In light of “Wake Me Up,” Blacc has cast an eye toward expanding his phenomenal European success to America. It’s where the California native was born and raised, and where he has been a voice on the indie hip-hop scene since high school. It’s also where most people know “I Need A Dollar” as the theme to the HBO series How To Make it In America. It’s Blacc’s longevity and persistence, however, that helps him put the challenge and pressures of his remarkable career upswing in perspective. “This feels normal to me so far,” he says. “It will likely be a new experience to be known in the U.S. I am looking forward to introducing new music with a label that can help promote it in ways that were impossible before.” Over the years, Blacc has seen time and again that it’s always the fresh and innovative sounds that get attention. “I released my first hip-hop mixtape [with his then-partner DJ Exile] back in 1996,” he says. “That was the ‘golden era’ for hip hop, when artists like Nas, A Tribe Called Quest, Tha Pharcyde, and Wu Tang were all unique but engaging. Back then, being original was the most important characteristic for an artist or group.” Blacc and Exile’s jazz samples and break-beat loops made them cult favorites in Los Angeles.
As he grew as an artist, Blacc transformed from rapper to singer, without discarding his hip-hop spirit and aforementioned social awareness.
In the late ’90s, Blacc formed the rap duo Emanon and also toured and recorded with members of the collective Lootpack before going solo in 2003. In 2006, indie label Stones Throw issued Blacc’s debut Shine Through. Three years later, Blacc began work on the album that would change his life and career, Good Things; concocting a vintage yet immediate sound with the NYC-based production team Truth & Soul.
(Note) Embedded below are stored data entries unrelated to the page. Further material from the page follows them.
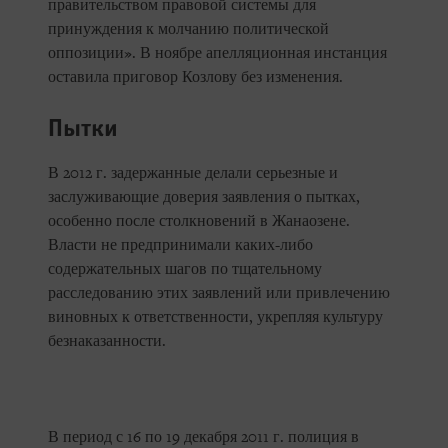
правительством правовой системы для
принуждения к молчанию политической
оппозиции». В ноябре апелляционная инстанция
оставила приговор Козлову без изменения.
Пытки
В 2012 г. задержанные делали серьезные и
заслуживающие доверия заявления о пытках,
особенно после столкновений в Жанаозене.
Власти не предпринимали каких-либо
содержательных шагов по тщательному
расследованию этих заявлений или привлечению
виновных к ответственности, укрепляя культуру
безнаказанности.
В период с 16 по 19 декабря 2011 г. полиция в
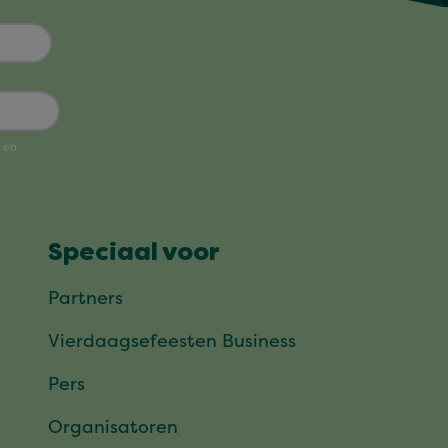
Speciaal voor
Partners
Vierdaagsefeesten Business
Pers
Organisatoren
Even this, however, is only a part of Blacc’s vision. “Like most artists, I can't stick to one thing too long,” he says. “I enjoy experimentation and playing with emotion and sound.” Blacc draws inspiration from a wide variety of styles both old and new, from funk to folk and psychedelic rock to reggae and dancehall. Then there’s the Latin music that marks his family’s Panamanian heritage, which his close-knit and musical family kept strong while raising Blacc in the suburbs of Orange County in Southern California. “On the weekends, my parents would take us to parties with their friends from Panama,” he recalls. “The energy was electric with loud salsa music, dancing, dominoes, lots of food, and lots of laughs.”
This year Blacc made his first major-label debut via XIX Recordings/Interscope Records in September with the release of his EP, entitled “Wake Me Up”. Blacc has also been in the studio working on his upcoming album, Lift Your Spirit, with such songwriters and producers as Pharrell, DJ Khalil and Harold Lilly, among others. “I think the tie that binds is having good producers who can keep me in check and tailor a focused sound,” he says. Blacc’s goal for the album is to weave nearly two decades worth of style, vision, and soul into his strongest offering yet; one designed to firmly connect his undeniable talent with the American market as well as the rest of the world. The constant amidst Blacc’s sonic amalgam is his lyrical perceptiveness. “The one thing that might connect it all is my storytelling,” he says. With this latest chapter in an unpredictable career, the story of Aloe Blacc continues to unfold.